→ **Data to examine**:

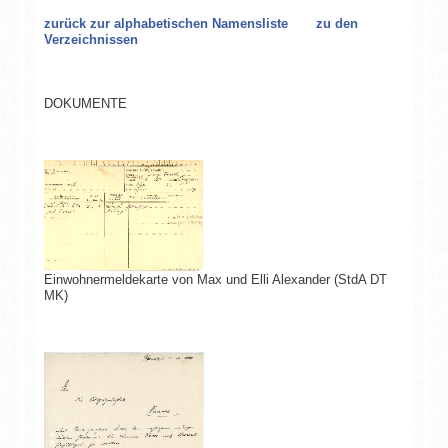
zurück zur alphabetischen Namensliste
zu den
Verzeichnissen
DOKUMENTE
Einwohnermeldekarte von Max und Elli Alexander (StdA DT
MK)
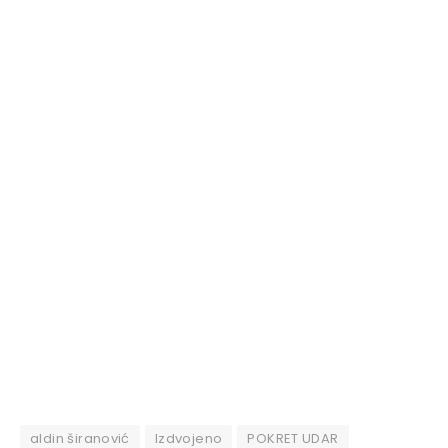
aldin širanović
Izdvojeno
POKRET UDAR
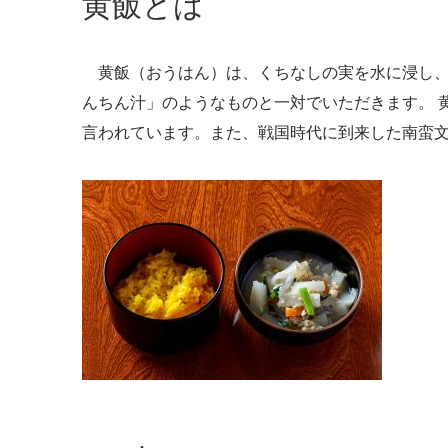
黄飯とは
黄飯（おうはん）は、くちなしの実を水に浸し、
んちん汁」のようなものと一対でいただきます。 
言われています。また、戦国時代に到来した南蛮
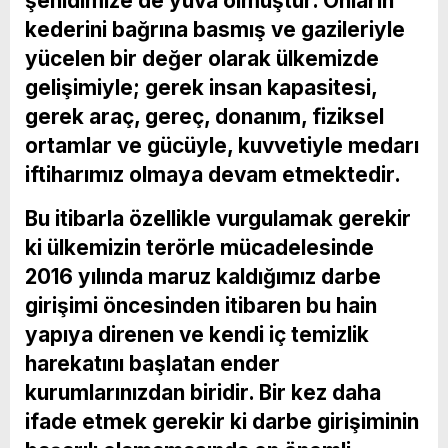
şehidimize de yuva olmuştur. Onların
kederini bağrına basmış ve gazileriyle
yücelen bir değer olarak ülkemizde
gelişimiyle; gerek insan kapasitesi,
gerek araç, gereç, donanım, fiziksel
ortamlar ve gücüyle, kuvvetiyle medarı
iftiharımız olmaya devam etmektedir.
Bu itibarla özellikle vurgulamak gerekir
ki ülkemizin terörle mücadelesinde
2016 yılında maruz kaldığımız darbe
girişimi öncesinden itibaren bu hain
yapıya direnen ve kendi iç temizlik
harekatını başlatan ender
kurumlarınızdan biridir. Bir kez daha
ifade etmek gerekir ki darbe girişiminin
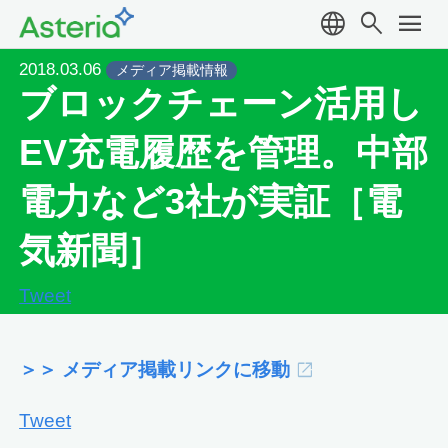
language
search
menu
2018.03.06
メディア掲載情報
ブロックチェーン活用し
EV充電履歴を管理。中部
電力など3社が実証［電
気新聞］
Tweet
＞＞ メディア掲載リンクに移動
Tweet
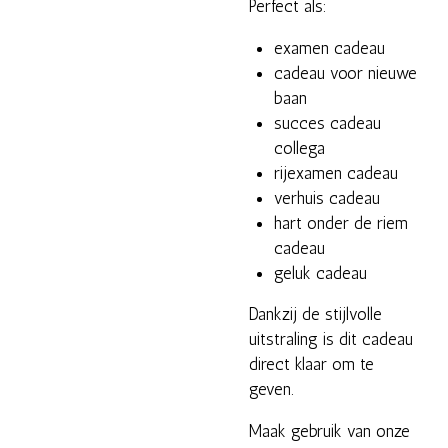
Perfect als:
examen cadeau
cadeau voor nieuwe
baan
succes cadeau
collega
rijexamen cadeau
verhuis cadeau
hart onder de riem
cadeau
geluk cadeau
Dankzij de stijlvolle
uitstraling is dit cadeau
direct klaar om te
geven.
Maak gebruik van onze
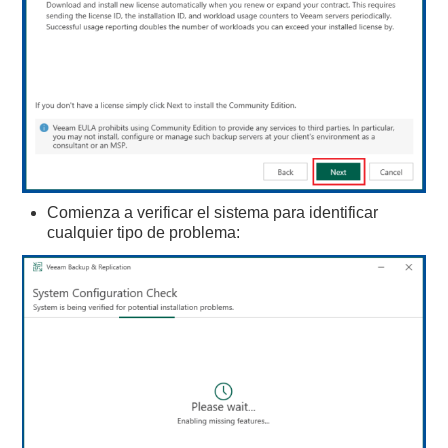
Comienza a verificar el sistema para identificar
cualquier tipo de problema:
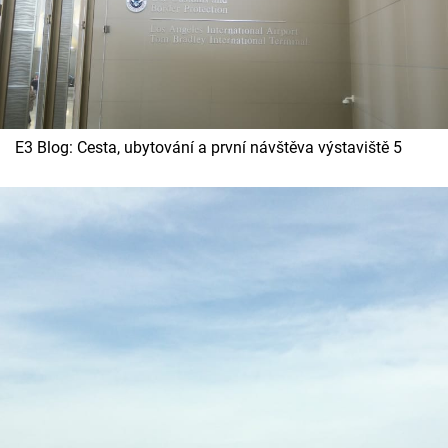
E3 Blog: Cesta, ubytování a první návštěva výstaviště 5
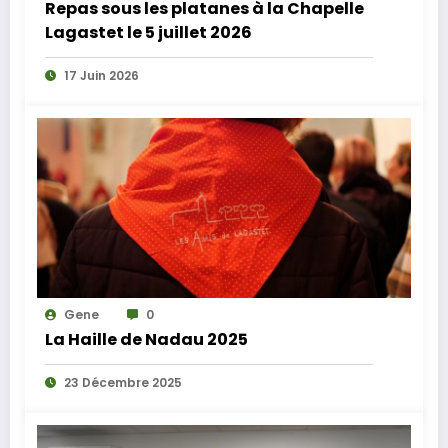
Repas sous les platanes à la Chapelle
Lagastet le 5 juillet 2026
17 Juin 2026
Gene
0
La Haille de Nadau 2025
23 Décembre 2025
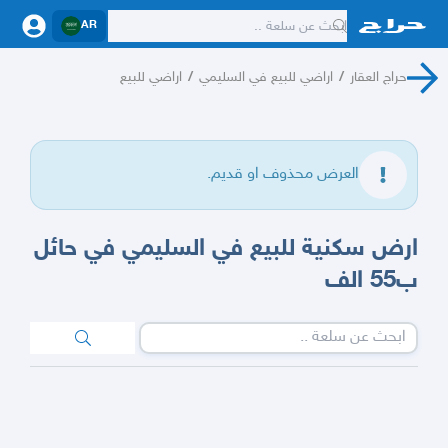
AR
حراج العقار
/
اراضي للبيع في السليمي
/
اراضي للبيع
العرض محذوف او قديم.
ارض سكنية للبيع في السليمي في حائل
ب55 الف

→ **Your task**: An exact printout of the entries is wanted, covering the first line through the line holding "iftiharımız olmaya devam etmektedir.", with pictures kept out of it.

→ **Solution for this problem**:
zurück zur alphabetischen Namensliste
zu den
Verzeichnissen
DOKUMENTE
Einwohnermeldekarte von Max und Elli Alexander (StdA DT
MK)
aldin širanović
Izdvojeno
POKRET UDAR
黄飯とは
黄飯（おうはん）は、くちなしの実を水に浸し、
んちん汁」のようなものと一対でいただきます。 
言われています。また、戦国時代に到来した南蛮
şehidimize de yuva olmuştur. Onların
kederini bağrına basmış ve gazileriyle
yücelen bir değer olarak ülkemizde
gelişimiyle; gerek insan kapasitesi,
gerek araç, gereç, donanım, fiziksel
ortamlar ve gücüyle, kuvvetiyle medarı
iftiharımız olmaya devam etmektedir.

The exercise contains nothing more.